» **Instructions to follow**: While copying the entries exactly, leave out each picture they contain.

(Saved entries)
──────────

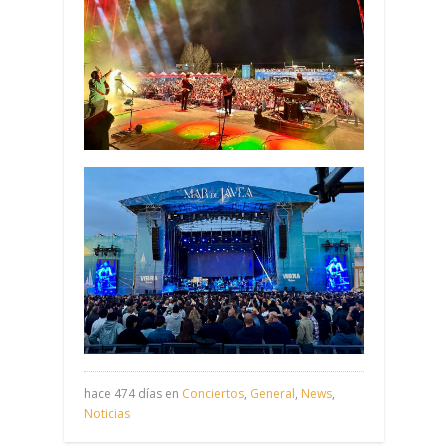
hace 474 días en
Conciertos
,
General
,
News
,
Noticias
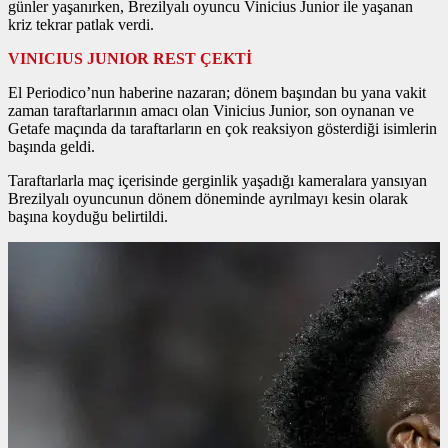
günler yaşanırken, Brezilyalı oyuncu Vinicius Junior ile yaşanan
kriz tekrar patlak verdi.
VINICIUS JUNIOR REST ÇEKTİ
El Periodico’nun haberine nazaran; dönem başından bu yana vakit
zaman taraftarlarının amacı olan Vinicius Junior, son oynanan ve
Getafe maçında da taraftarların en çok reaksiyon gösterdiği isimlerin
başında geldi.
Taraftarlarla maç içerisinde gerginlik yaşadığı kameralara yansıyan
Brezilyalı oyuncunun dönem döneminde ayrılmayı kesin olarak
başına koyduğu belirtildi.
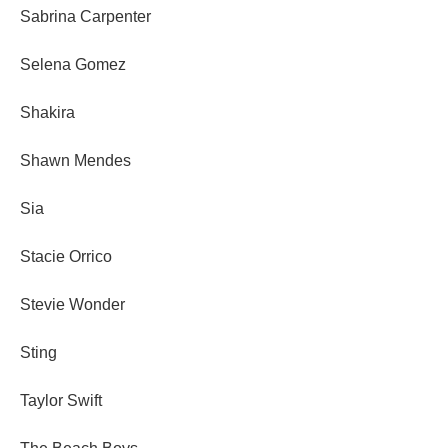
Sabrina Carpenter
Selena Gomez
Shakira
Shawn Mendes
Sia
Stacie Orrico
Stevie Wonder
Sting
Taylor Swift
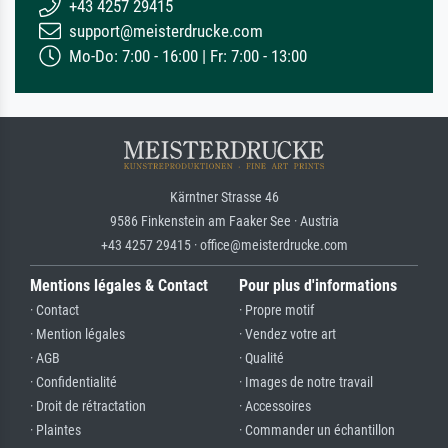
+43 4257 29415
support@meisterdrucke.com
Mo-Do: 7:00 - 16:00 | Fr: 7:00 - 13:00
Kärntner Strasse 46
9586 Finkenstein am Faaker See · Austria
+43 4257 29415 · office@meisterdrucke.com
Mentions légales & Contact
Pour plus d'informations
· Contact
· Propre motif
· Mention légales
· Vendez votre art
· AGB
· Qualité
· Confidentialité
· Images de notre travail
· Droit de rétractation
· Accessoires
· Plaintes
· Commander un échantillon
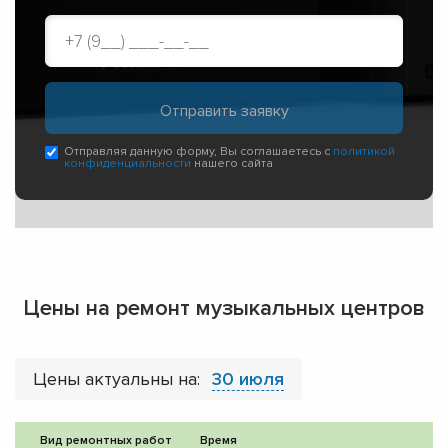
Отправляя данную форму, Вы соглашаетесь с
политикой
конфиденциальности
нашего сайта
Цены на ремонт музыкальных центров
Цены актуальны на:
30 июля
Вид ремонтных работ
Время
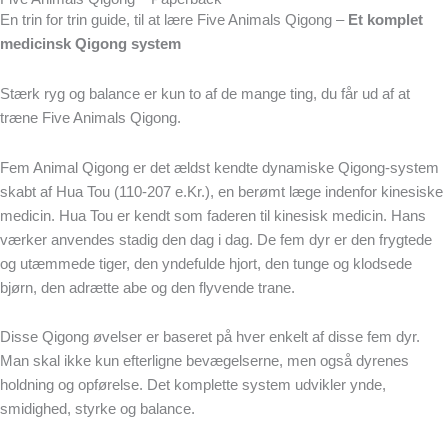
En trin for trin guide, til at lære Five Animals Qigong –
Et komplet
medicinsk Qigong system
Stærk ryg og balance er kun to af de mange ting, du får ud af at
træne Five Animals Qigong.
Fem Animal Qigong er det ældst kendte dynamiske Qigong-system
skabt af Hua Tou (110-207 e.Kr.), en berømt læge indenfor kinesiske
medicin. Hua Tou er kendt som faderen til kinesisk medicin. Hans
værker anvendes stadig den dag i dag. De fem dyr er den frygtede
og utæmmede tiger, den yndefulde hjort, den tunge og klodsede
bjørn, den adrætte abe og den flyvende trane.
Disse Qigong øvelser er baseret på hver enkelt af disse fem dyr.
Man skal ikke kun efterligne bevægelserne, men også dyrenes
holdning og opførelse. Det komplette system udvikler ynde,
smidighed, styrke og balance.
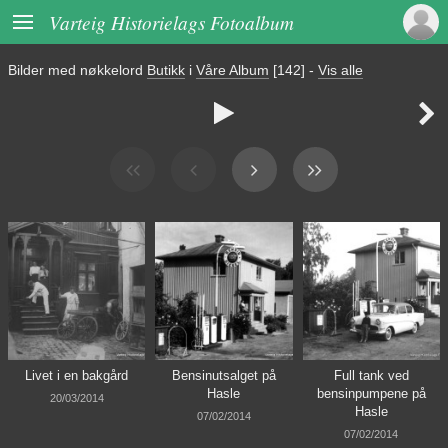

Varteig Historielags Fotoalbum
Bilder med nøkkelord
Butikk
i
Våre Album
[142]
-
Vis alle


Livet i en bakgård
Bensinutsalget på
Full tank ved
Hasle
bensinpumpene på
20/03/2014
Hasle
07/02/2014
07/02/2014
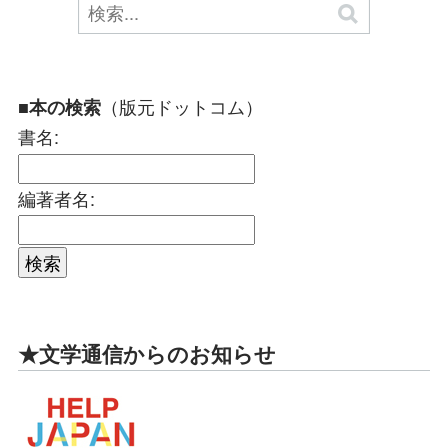
（版元ドットコム）
■本の検索
書名:
編著者名:
★文学通信からのお知らせ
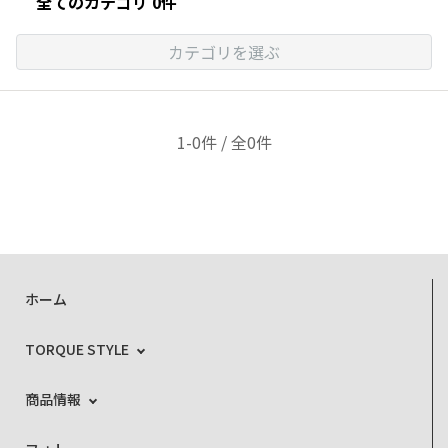
全てのカテゴリ 0件
カテゴリを選ぶ
1-0件 / 全0件
ホーム
TORQUE STYLE
商品情報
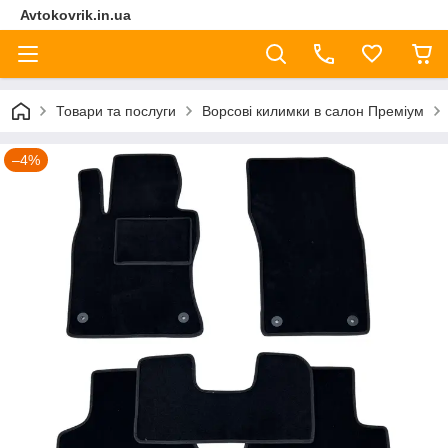
Avtokovrik.in.ua
Товари та послуги
Ворсові килимки в салон Преміум
–4%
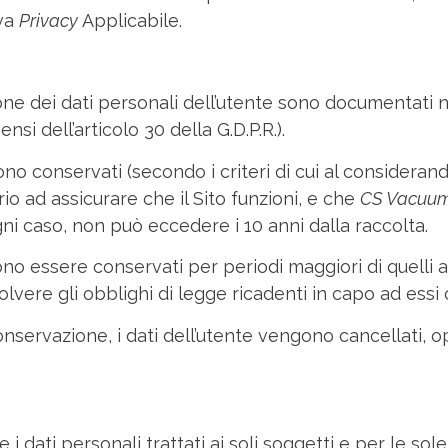
iva
Privacy
Applicabile.
one dei dati personali dell’utente sono documentati ne
si dell’articolo 30 della G.D.P.R.).
no conservati (secondo i criteri di cui al considerando
io ad assicurare che il Sito funzioni, e che
CS Vacuu
ogni caso, non può eccedere i 10 anni dalla raccolta.
ono essere conservati per periodi maggiori di quelli 
lvere gli obblighi di legge ricadenti in capo ad essi o 
 conservazione, i dati dell’utente vengono cancellati
dati personali trattati ai soli soggetti e per le sole f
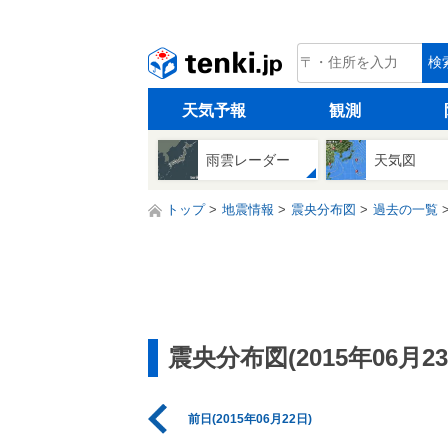
tenki.jp
検
天気予報
観測
雨雲レーダー
天気図
トップ
地震情報
震央分布図
過去の一覧
震央分布図(2015年06月23
前日(2015年06月22日)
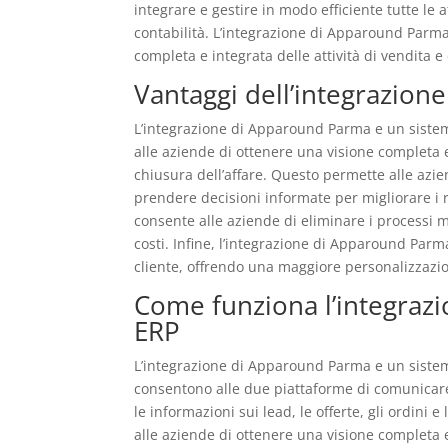
integrare e gestire in modo efficiente tutte le a
contabilità. L’integrazione di Apparound Parm
completa e integrata delle attività di vendita e 
Vantaggi dell’integrazio
L’integrazione di Apparound Parma e un sistem
alle aziende di ottenere una visione completa e 
chiusura dell’affare. Questo permette alle azi
prendere decisioni informate per migliorare i 
consente alle aziende di eliminare i processi m
costi. Infine, l’integrazione di Apparound Parm
cliente, offrendo una maggiore personalizzazio
Come funziona l’integraz
ERP
L’integrazione di Apparound Parma e un sistem
consentono alle due piattaforme di comunicare
le informazioni sui lead, le offerte, gli ordini
alle aziende di ottenere una visione completa e 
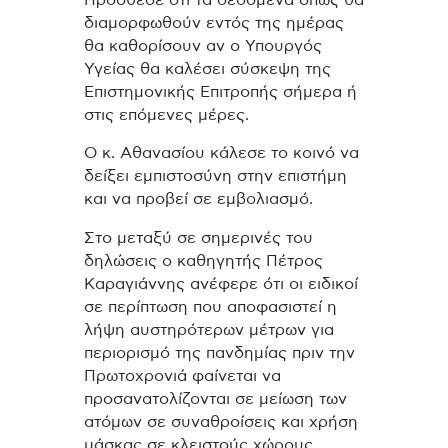
διαμορφωθούν εντός της ημέρας
θα καθορίσουν αν ο Υπουργός
Υγείας θα καλέσει σύσκεψη της
Επιστημονικής Επιτροπής σήμερα ή
στις επόμενες μέρες.
Ο κ. Αθανασίου κάλεσε το κοινό να
δείξει εμπιστοσύνη στην επιστήμη
και να προβεί σε εμβολιασμό.
Στο μεταξύ σε σημερινές του
δηλώσεις ο καθηγητής Πέτρος
Καραγιάννης ανέφερε ότι οι ειδικοί
σε περίπτωση που αποφασιστεί η
λήψη αυστηρότερων μέτρων για
περιορισμό της πανδημίας πριν την
Πρωτοχρονιά φαίνεται να
προσανατολίζονται σε μείωση των
ατόμων σε συναθροίσεις και χρήση
μάσκας σε κλειστούς χώρους,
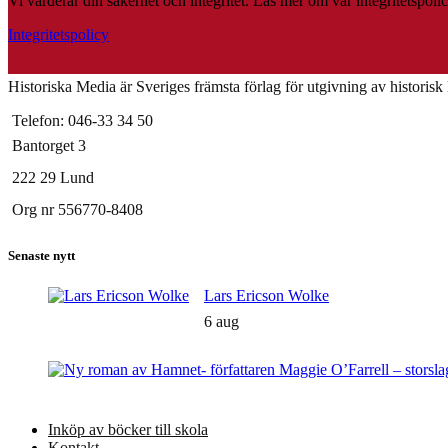
Vi värderar din säkerhet och integritet. Läs mer om vår integritetspolic
Integritetspolicy
Historiska Media är Sveriges främsta förlag för utgivning av historisk li
Telefon: 046-33 34 50
Bantorget 3
222 29 Lund
Org nr 556770-8408
Senaste nytt
Lars Ericson Wolke
6 aug
Inköp av böcker till skola
Kontakt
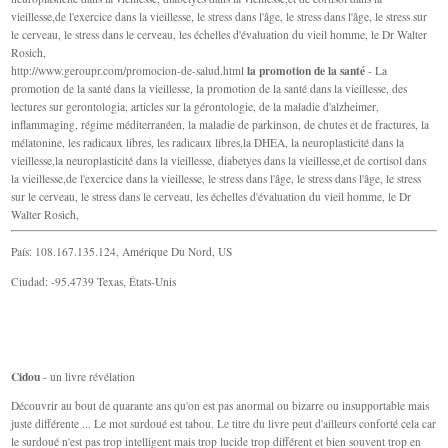
vieillesse,de l'exercice dans la vieillesse, le stress dans l'âge, le stress dans l'âge, le stress sur
le cerveau, le stress dans le cerveau, les échelles d'évaluation du vieil homme, le Dr Walter
Rosich,
la promotion de la santé
http://www.geroupr.com/promocion-de-salud.html
- La
promotion de la santé dans la vieillesse, la promotion de la santé dans la vieillesse, des
lectures sur gerontologia, articles sur la gérontologie, de la maladie d'alzheimer,
inflammaging, régime méditerranéen, la maladie de parkinson, de chutes et de fractures, la
mélatonine, les radicaux libres, les radicaux libres,la DHEA, la neuroplasticité dans la
vieillesse,la neuroplasticité dans la vieillesse, diabetyes dans la vieillesse,et de cortisol dans
la vieillesse,de l'exercice dans la vieillesse, le stress dans l'âge, le stress dans l'âge, le stress
sur le cerveau, le stress dans le cerveau, les échelles d'évaluation du vieil homme, le Dr
Walter Rosich,
País: 108.167.135.124, Amérique Du Nord, US
Ciudad: -95.4739 Texas, États-Unis
Cidou
- un livre révélation
Découvrir au bout de quarante ans qu'on est pas anormal ou bizarre ou insupportable mais
juste différente ... Le mot surdoué est tabou. Le titre du livre peut d'ailleurs conforté cela car
le surdoué n'est pas trop intelligent mais trop lucide trop différent et bien souvent trop en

──────────

» **Output for this exercise**:
hace 474 días en
Conciertos
,
General
,
News
,
Noticias
günler yaşanırken, Brezilyalı oyuncu Vinicius Junior ile yaşanan
kriz tekrar patlak verdi.
VINICIUS JUNIOR REST ÇEKTİ
El Periodico’nun haberine nazaran; dönem başından bu yana vakit
zaman taraftarlarının amacı olan Vinicius Junior, son oynanan ve
Getafe maçında da taraftarların en çok reaksiyon gösterdiği isimlerin
başında geldi.
Taraftarlarla maç içerisinde gerginlik yaşadığı kameralara yansıyan
Brezilyalı oyuncunun dönem döneminde ayrılmayı kesin olarak
başına koyduğu belirtildi.
Sabrina Carpenter
Selena Gomez
Shakira
Shawn Mendes
Sia
Stacie Orrico
Stevie Wonder
Sting
Taylor Swift
+43 4257 29415
support@meisterdrucke.com
Mo-Do: 7:00 - 16:00 | Fr: 7:00 - 13:00
Kärntner Strasse 46
9586 Finkenstein am Faaker See · Austria
+43 4257 29415 · office@meisterdrucke.com
Mentions légales & Contact
Pour plus d'informations
· Contact
· Propre motif
· Mention légales
· Vendez votre art
· AGB
· Qualité
· Confidentialité
· Images de notre travail
· Droit de rétractation
· Accessoires
· Plaintes
· Commander un échantillon
Отправляя данную форму, Вы соглашаетесь с
политикой
конфиденциальности
нашего сайта
Цены на ремонт музыкальных центров
Цены актуальны на:
30 июля
Вид ремонтных работ
Время
En trin for trin guide, til at lære Five Animals Qigong –
Et komplet
medicinsk Qigong system
Stærk ryg og balance er kun to af de mange ting, du får ud af at
træne Five Animals Qigong.
Fem Animal Qigong er det ældst kendte dynamiske Qigong-system
skabt af Hua Tou (110-207 e.Kr.), en berømt læge indenfor kinesiske
medicin. Hua Tou er kendt som faderen til kinesisk medicin. Hans
værker anvendes stadig den dag i dag. De fem dyr er den frygtede
og utæmmede tiger, den yndefulde hjort, den tunge og klodsede
bjørn, den adrætte abe og den flyvende trane.
Disse Qigong øvelser er baseret på hver enkelt af disse fem dyr.
Man skal ikke kun efterligne bevægelserne, men også dyrenes
holdning og opførelse. Det komplette system udvikler ynde,
smidighed, styrke og balance.

Varteig Historielags Fotoalbum
Bilder med nøkkelord
Butikk
i
Våre Album
[142]
-
Vis alle


Livet i en bakgård
Bensinutsalget på
Full tank ved
Hasle
bensinpumpene på
20/03/2014
Hasle
07/02/2014
07/02/2014
（版元ドットコム）
■本の検索
書名:
編著者名:
★文学通信からのお知らせ
全てのカテゴリ 0件
カテゴリを選ぶ
1-0件 / 全0件
ホーム
TORQUE STYLE
商品情報
Avtokovrik.in.ua
Товари та послуги
Ворсові килимки в салон Преміум
–4%
iva
Privacy
Applicabile.
one dei dati personali dell’utente sono documentati ne
si dell’articolo 30 della G.D.P.R.).
no conservati (secondo i criteri di cui al considerando
io ad assicurare che il Sito funzioni, e che
CS Vacuu
ogni caso, non può eccedere i 10 anni dalla raccolta.
ono essere conservati per periodi maggiori di quelli 
lvere gli obblighi di legge ricadenti in capo ad essi o 
 conservazione, i dati dell’utente vengono cancellati
dati personali trattati ai soli soggetti e per le sole f
tenki.jp
検
天気予報
観測
雨雲レーダー
天気図
トップ
地震情報
震央分布図
過去の一覧
震央分布図(2015年06月23
前日(2015年06月22日)
integrare e gestire in modo efficiente tutte le a
contabilità. L’integrazione di Apparound Parm
completa e integrata delle attività di vendita e 
Vantaggi dell’integrazio
L’integrazione di Apparound Parma e un sistem
alle aziende di ottenere una visione completa e 
chiusura dell’affare. Questo permette alle azi
prendere decisioni informate per migliorare i 
consente alle aziende di eliminare i processi m
costi. Infine, l’integrazione di Apparound Parm
cliente, offrendo una maggiore personalizzazio
Come funziona l’integraz
ERP
L’integrazione di Apparound Parma e un sistem
consentono alle due piattaforme di comunicare
le informazioni sui lead, le offerte, gli ordini
alle aziende di ottenere una visione completa e 
διαμορφωθούν εντός της ημέρας
θα καθορίσουν αν ο Υπουργός
Υγείας θα καλέσει σύσκεψη της
Επιστημονικής Επιτροπής σήμερα ή
στις επόμενες μέρες.
Ο κ. Αθανασίου κάλεσε το κοινό να
δείξει εμπιστοσύνη στην επιστήμη
και να προβεί σε εμβολιασμό.
Στο μεταξύ σε σημερινές του
δηλώσεις ο καθηγητής Πέτρος
Καραγιάννης ανέφερε ότι οι ειδικοί
σε περίπτωση που αποφασιστεί η
λήψη αυστηρότερων μέτρων για
περιορισμό της πανδημίας πριν την
Πρωτοχρονιά φαίνεται να
προσανατολίζονται σε μείωση των
ατόμων σε συναθροίσεις και χρήση
μάσκας σε κλειστούς χώρους,
Vi värderar din säkerhet och integritet. Läs mer om vår integritetspolic
Integritetspolicy
Historiska Media är Sveriges främsta förlag för utgivning av historisk li
Telefon: 046-33 34 50
Bantorget 3
222 29 Lund
Org nr 556770-8408
Senaste nytt
Lars Ericson Wolke
6 aug
Inköp av böcker till skola
Kontakt
vieillesse,de l'exercice dans la vieillesse, le stress dans l'âge, le stress dans l'âge, le stress sur
le cerveau, le stress dans le cerveau, les échelles d'évaluation du vieil homme, le Dr Walter
Rosich,
la promotion de la santé
http://www.geroupr.com/promocion-de-salud.html
- La
promotion de la santé dans la vieillesse, la promotion de la santé dans la vieillesse, des
lectures sur gerontologia, articles sur la gérontologie, de la maladie d'alzheimer,
inflammaging, régime méditerranéen, la maladie de parkinson, de chutes et de fractures, la
mélatonine, les radicaux libres, les radicaux libres,la DHEA, la neuroplasticité dans la
vieillesse,la neuroplasticité dans la vieillesse, diabetyes dans la vieillesse,et de cortisol dans
la vieillesse,de l'exercice dans la vieillesse, le stress dans l'âge, le stress dans l'âge, le stress
sur le cerveau, le stress dans le cerveau, les échelles d'évaluation du vieil homme, le Dr
Walter Rosich,
País: 108.167.135.124, Amérique Du Nord, US
Ciudad: -95.4739 Texas, États-Unis
Cidou
- un livre révélation
Découvrir au bout de quarante ans qu'on est pas anormal ou bizarre ou insupportable mais
juste différente ... Le mot surdoué est tabou. Le titre du livre peut d'ailleurs conforté cela car
le surdoué n'est pas trop intelligent mais trop lucide trop différent et bien souvent trop en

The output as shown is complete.